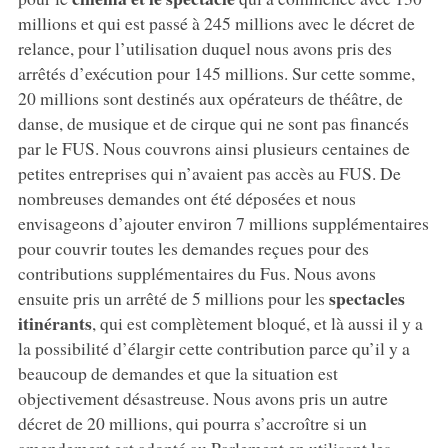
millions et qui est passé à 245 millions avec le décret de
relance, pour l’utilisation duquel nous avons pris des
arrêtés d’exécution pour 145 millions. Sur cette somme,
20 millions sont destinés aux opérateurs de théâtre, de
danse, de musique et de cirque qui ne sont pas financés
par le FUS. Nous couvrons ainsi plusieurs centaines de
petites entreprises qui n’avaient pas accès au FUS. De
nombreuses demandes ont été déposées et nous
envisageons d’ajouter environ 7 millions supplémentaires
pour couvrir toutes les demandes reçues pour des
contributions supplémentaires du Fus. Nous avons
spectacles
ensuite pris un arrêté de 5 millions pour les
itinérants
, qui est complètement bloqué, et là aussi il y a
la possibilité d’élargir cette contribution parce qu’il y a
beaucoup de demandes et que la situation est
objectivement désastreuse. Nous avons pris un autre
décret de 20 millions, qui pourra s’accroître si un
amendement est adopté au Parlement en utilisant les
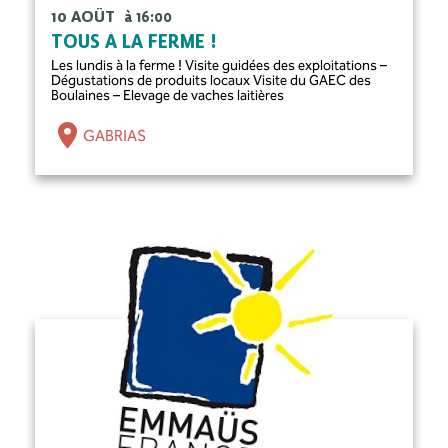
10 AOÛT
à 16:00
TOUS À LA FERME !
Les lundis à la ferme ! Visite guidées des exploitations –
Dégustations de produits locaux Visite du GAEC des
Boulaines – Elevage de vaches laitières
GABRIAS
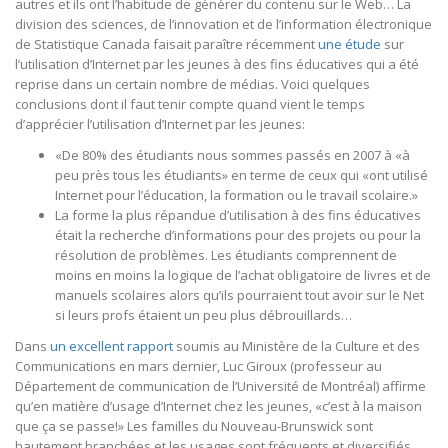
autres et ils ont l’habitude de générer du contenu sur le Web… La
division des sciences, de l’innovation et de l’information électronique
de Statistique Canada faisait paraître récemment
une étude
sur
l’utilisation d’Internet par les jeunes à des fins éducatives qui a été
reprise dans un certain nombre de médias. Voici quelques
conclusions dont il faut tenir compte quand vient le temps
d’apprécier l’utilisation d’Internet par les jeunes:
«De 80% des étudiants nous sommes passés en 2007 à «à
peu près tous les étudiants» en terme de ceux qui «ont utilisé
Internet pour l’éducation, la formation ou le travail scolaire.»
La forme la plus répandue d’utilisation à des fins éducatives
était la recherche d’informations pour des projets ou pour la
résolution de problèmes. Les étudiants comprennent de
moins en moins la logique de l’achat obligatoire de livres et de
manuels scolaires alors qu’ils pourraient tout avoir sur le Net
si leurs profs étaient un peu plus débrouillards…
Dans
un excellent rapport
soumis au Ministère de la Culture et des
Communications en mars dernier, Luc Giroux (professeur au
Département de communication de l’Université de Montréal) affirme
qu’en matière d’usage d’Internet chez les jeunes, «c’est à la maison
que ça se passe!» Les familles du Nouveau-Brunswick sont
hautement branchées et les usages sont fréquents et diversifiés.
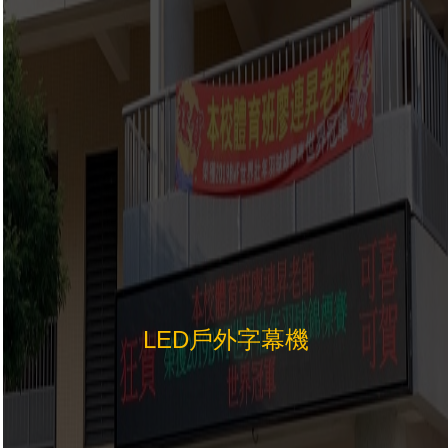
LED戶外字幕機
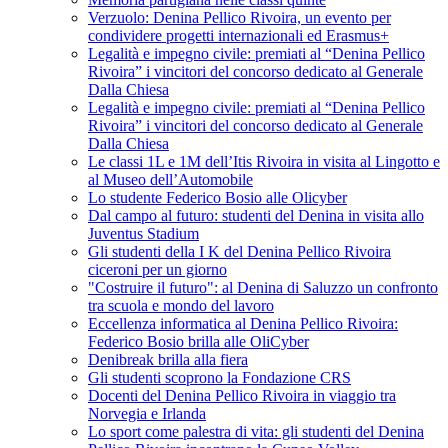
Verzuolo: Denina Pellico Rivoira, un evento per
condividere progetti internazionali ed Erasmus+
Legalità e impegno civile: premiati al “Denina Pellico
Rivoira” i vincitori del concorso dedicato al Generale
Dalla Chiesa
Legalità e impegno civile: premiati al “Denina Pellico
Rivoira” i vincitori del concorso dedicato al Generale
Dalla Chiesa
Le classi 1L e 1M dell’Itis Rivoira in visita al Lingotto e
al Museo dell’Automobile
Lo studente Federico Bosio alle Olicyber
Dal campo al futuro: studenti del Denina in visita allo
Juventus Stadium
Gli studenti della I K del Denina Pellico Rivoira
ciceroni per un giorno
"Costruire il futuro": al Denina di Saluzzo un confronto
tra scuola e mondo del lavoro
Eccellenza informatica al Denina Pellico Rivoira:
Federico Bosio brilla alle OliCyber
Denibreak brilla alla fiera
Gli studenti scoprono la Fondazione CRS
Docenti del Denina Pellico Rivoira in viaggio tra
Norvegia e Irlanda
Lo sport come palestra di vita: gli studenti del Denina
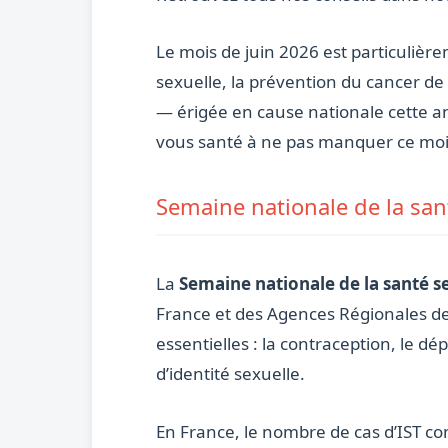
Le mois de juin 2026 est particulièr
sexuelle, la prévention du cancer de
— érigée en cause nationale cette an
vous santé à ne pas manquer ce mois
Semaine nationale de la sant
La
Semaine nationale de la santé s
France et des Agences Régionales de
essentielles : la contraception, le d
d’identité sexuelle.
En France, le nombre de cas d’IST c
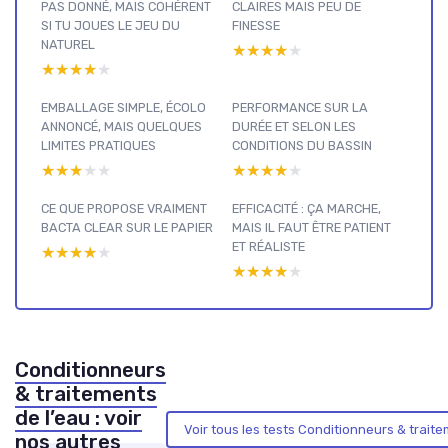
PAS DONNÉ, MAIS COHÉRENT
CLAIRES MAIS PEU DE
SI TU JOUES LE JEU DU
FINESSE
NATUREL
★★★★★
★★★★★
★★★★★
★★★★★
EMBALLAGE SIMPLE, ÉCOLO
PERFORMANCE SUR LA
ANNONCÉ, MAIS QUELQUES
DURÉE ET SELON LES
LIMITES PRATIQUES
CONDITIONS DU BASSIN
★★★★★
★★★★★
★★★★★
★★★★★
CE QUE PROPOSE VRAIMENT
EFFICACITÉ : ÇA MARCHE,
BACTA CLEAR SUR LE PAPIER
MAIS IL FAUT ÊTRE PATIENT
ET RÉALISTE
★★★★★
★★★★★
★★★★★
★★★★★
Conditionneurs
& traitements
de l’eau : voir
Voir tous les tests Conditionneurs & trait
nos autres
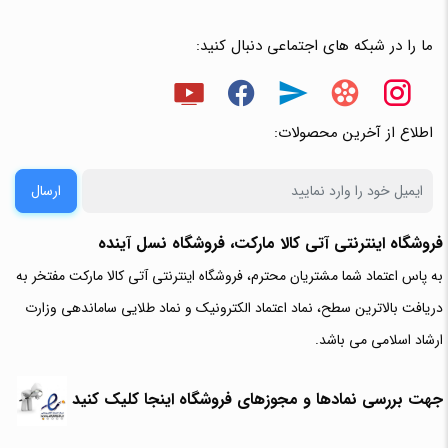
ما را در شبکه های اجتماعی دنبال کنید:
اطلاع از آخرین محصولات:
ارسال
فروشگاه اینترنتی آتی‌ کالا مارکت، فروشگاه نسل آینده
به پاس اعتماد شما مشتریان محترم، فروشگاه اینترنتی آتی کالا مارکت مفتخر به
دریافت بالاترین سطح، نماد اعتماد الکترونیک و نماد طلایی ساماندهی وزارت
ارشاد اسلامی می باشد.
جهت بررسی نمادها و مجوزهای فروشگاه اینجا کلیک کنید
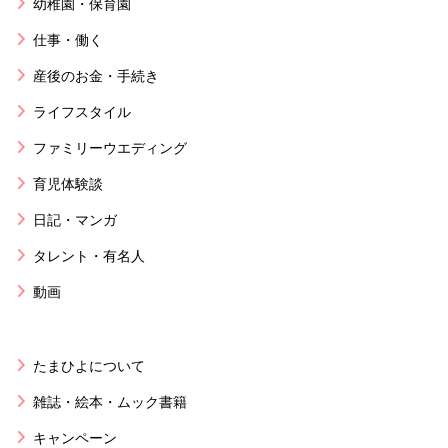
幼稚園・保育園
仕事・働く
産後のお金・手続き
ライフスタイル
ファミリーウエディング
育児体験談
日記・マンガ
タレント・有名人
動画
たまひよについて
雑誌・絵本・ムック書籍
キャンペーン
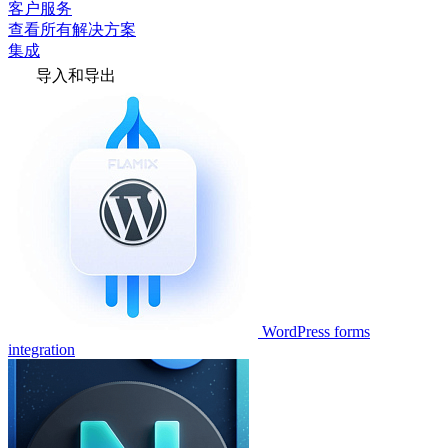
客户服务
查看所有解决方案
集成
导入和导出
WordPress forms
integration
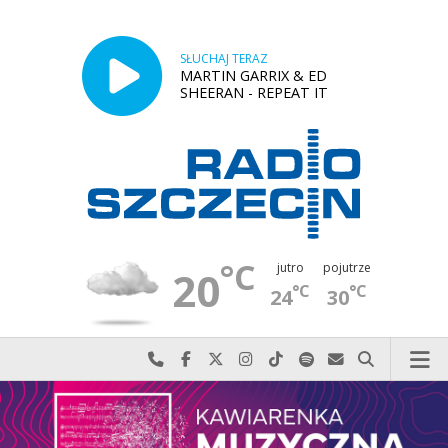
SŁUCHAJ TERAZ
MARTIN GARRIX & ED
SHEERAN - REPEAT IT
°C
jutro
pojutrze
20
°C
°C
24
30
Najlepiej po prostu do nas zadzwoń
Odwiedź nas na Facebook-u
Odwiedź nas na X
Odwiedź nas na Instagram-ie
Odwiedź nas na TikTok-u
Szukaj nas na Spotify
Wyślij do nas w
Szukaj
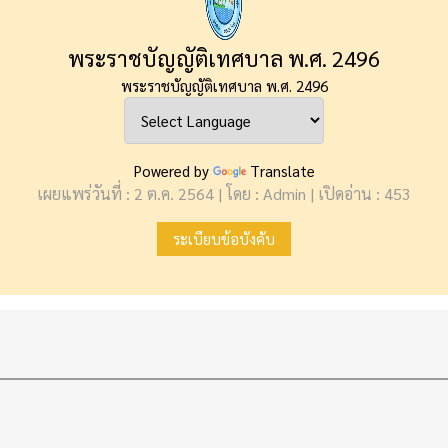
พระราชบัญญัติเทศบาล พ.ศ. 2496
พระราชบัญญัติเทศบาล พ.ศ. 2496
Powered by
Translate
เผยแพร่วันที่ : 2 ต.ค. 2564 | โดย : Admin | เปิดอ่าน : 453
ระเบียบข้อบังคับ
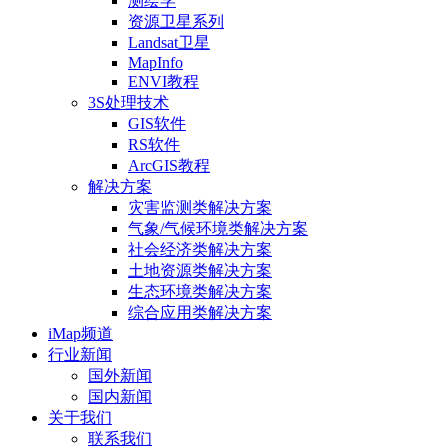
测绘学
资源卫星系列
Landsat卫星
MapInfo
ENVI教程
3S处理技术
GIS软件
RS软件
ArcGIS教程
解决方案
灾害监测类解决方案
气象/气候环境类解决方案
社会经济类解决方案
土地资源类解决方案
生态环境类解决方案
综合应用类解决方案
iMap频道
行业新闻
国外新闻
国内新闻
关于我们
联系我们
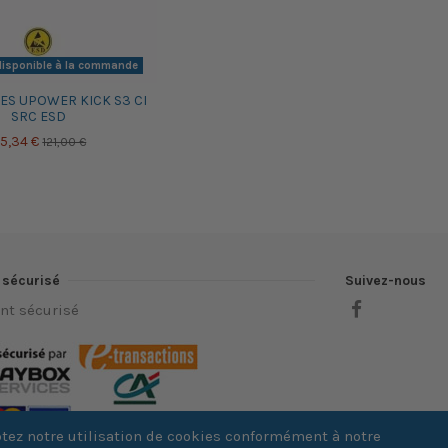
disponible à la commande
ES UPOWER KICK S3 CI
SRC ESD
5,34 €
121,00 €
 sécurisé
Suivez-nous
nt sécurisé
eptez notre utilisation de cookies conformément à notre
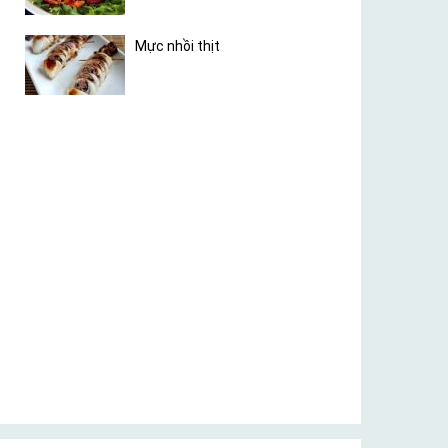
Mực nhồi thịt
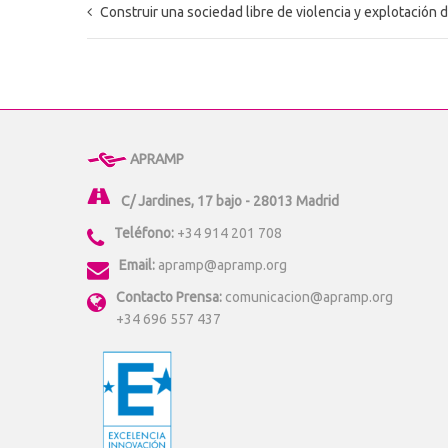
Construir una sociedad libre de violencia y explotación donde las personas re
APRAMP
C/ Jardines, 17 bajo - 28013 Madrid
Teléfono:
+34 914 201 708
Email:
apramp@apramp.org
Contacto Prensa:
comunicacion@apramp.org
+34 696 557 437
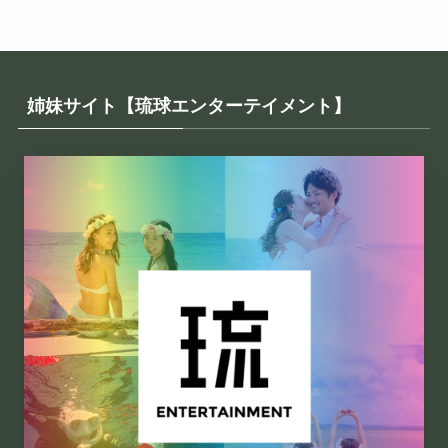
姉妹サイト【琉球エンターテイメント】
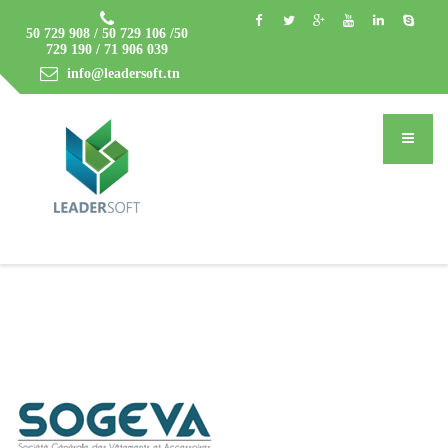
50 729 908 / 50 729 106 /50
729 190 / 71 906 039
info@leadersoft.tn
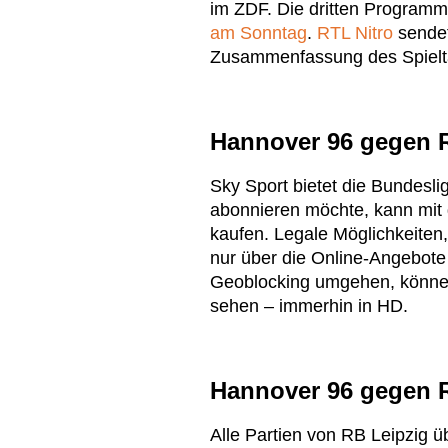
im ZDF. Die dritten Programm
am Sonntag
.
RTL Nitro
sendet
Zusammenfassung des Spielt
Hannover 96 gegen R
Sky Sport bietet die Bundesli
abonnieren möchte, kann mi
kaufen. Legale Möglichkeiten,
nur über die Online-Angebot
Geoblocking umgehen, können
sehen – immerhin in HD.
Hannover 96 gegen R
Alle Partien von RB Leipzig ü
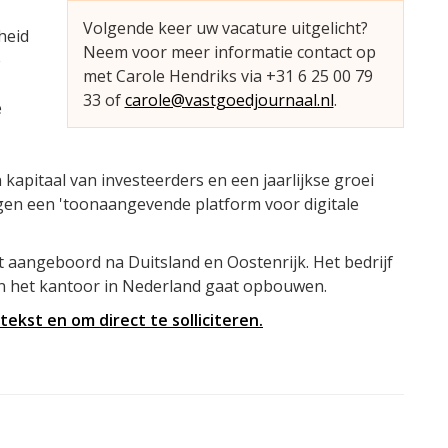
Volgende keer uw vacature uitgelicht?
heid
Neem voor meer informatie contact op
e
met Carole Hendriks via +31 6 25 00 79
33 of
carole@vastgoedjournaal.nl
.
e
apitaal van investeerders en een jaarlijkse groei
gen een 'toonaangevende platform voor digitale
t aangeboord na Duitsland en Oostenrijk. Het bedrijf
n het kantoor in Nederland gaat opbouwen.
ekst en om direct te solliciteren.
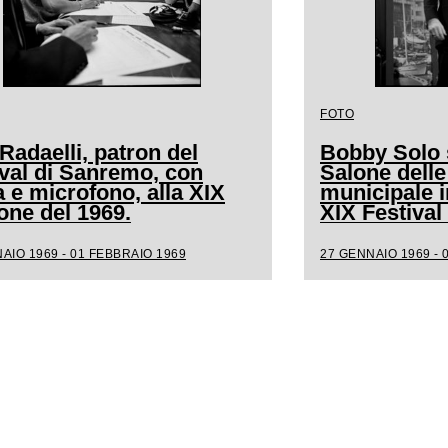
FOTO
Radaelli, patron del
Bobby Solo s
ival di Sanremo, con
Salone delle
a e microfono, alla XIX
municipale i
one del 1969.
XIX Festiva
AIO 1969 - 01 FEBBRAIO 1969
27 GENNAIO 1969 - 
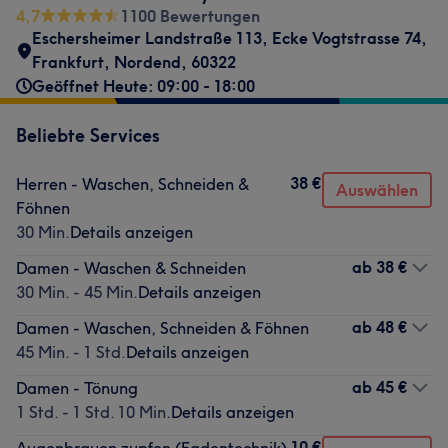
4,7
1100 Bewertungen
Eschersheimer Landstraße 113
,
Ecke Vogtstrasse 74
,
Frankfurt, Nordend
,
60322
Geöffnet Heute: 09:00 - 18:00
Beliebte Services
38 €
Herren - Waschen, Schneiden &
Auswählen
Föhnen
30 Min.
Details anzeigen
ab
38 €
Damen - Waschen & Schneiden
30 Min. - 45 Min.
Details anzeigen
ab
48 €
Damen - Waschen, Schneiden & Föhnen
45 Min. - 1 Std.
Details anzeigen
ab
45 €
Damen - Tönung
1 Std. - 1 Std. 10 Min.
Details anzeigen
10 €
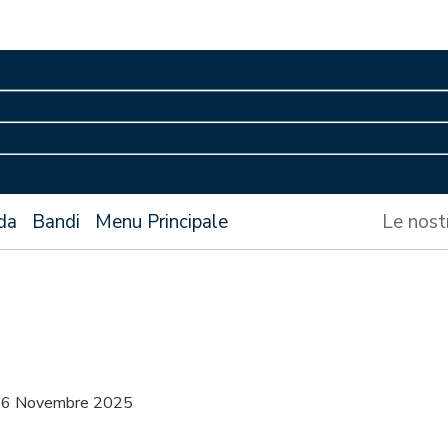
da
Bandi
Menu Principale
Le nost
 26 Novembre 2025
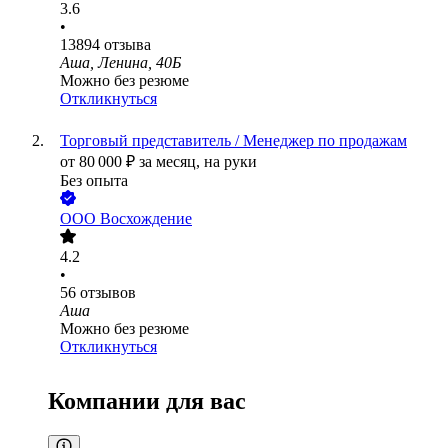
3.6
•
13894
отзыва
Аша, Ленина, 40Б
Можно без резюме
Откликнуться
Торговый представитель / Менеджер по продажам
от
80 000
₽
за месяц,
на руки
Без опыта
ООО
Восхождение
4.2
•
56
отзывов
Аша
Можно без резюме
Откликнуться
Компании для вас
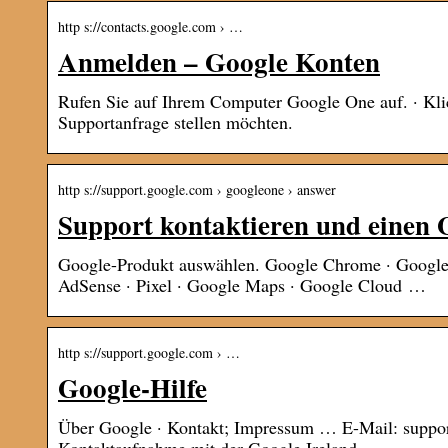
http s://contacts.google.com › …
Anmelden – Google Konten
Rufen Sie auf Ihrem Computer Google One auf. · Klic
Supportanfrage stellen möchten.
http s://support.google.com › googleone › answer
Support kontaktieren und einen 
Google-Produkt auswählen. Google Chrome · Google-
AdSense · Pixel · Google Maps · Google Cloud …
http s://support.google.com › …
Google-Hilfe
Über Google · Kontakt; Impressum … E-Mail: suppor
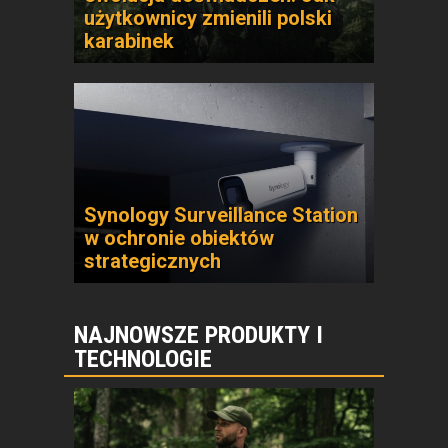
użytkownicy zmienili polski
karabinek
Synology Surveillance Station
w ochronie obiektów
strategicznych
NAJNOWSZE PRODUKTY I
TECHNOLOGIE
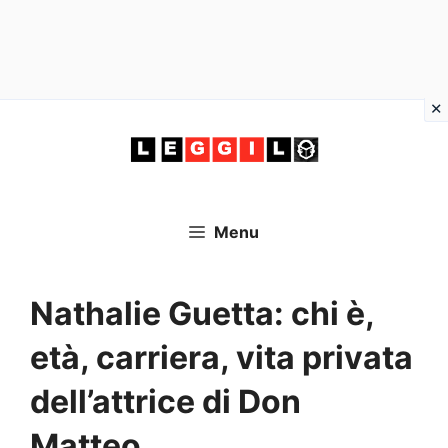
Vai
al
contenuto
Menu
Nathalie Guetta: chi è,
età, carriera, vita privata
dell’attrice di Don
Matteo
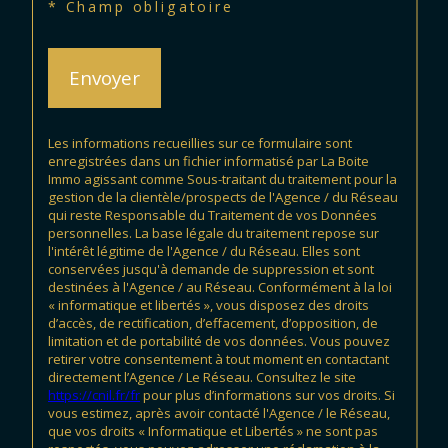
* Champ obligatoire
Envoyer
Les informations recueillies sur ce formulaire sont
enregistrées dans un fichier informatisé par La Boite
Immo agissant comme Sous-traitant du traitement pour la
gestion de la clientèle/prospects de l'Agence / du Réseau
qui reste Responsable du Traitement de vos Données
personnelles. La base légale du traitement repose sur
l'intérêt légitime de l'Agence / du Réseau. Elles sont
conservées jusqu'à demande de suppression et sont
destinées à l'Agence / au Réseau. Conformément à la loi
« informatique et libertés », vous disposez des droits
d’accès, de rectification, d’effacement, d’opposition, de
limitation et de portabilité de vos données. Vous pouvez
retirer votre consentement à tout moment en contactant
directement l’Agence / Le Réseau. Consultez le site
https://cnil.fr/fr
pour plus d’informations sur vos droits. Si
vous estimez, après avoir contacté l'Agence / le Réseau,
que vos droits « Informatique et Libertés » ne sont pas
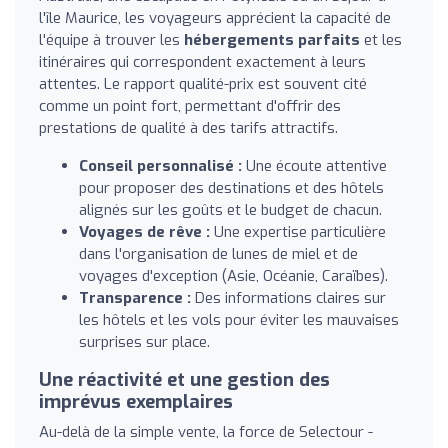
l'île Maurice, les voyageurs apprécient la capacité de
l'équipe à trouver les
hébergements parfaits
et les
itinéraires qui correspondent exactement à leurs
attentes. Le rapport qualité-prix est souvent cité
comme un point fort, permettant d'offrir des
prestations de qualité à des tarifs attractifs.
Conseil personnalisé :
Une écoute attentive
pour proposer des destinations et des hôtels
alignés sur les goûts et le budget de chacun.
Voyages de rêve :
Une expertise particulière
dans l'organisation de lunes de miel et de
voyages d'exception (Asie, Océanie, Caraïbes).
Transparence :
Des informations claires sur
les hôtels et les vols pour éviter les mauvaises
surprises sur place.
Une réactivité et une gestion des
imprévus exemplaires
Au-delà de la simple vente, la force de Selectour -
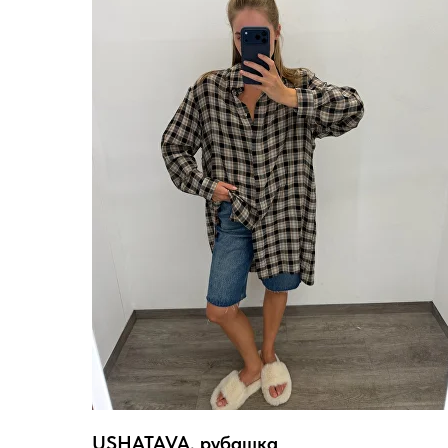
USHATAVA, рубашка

+ + + +

Problem details -
Go back to the entries above and restate word for word every line from the first through the one that contains "par le FUS.", leaving the pictures behind.

Written solution -
millions et qui est passé à 245 millions avec le décret de
relance, pour l’utilisation duquel nous avons pris des
arrêtés d’exécution pour 145 millions. Sur cette somme,
20 millions sont destinés aux opérateurs de théâtre, de
danse, de musique et de cirque qui ne sont pas financés
par le FUS. Nous couvrons ainsi plusieurs centaines de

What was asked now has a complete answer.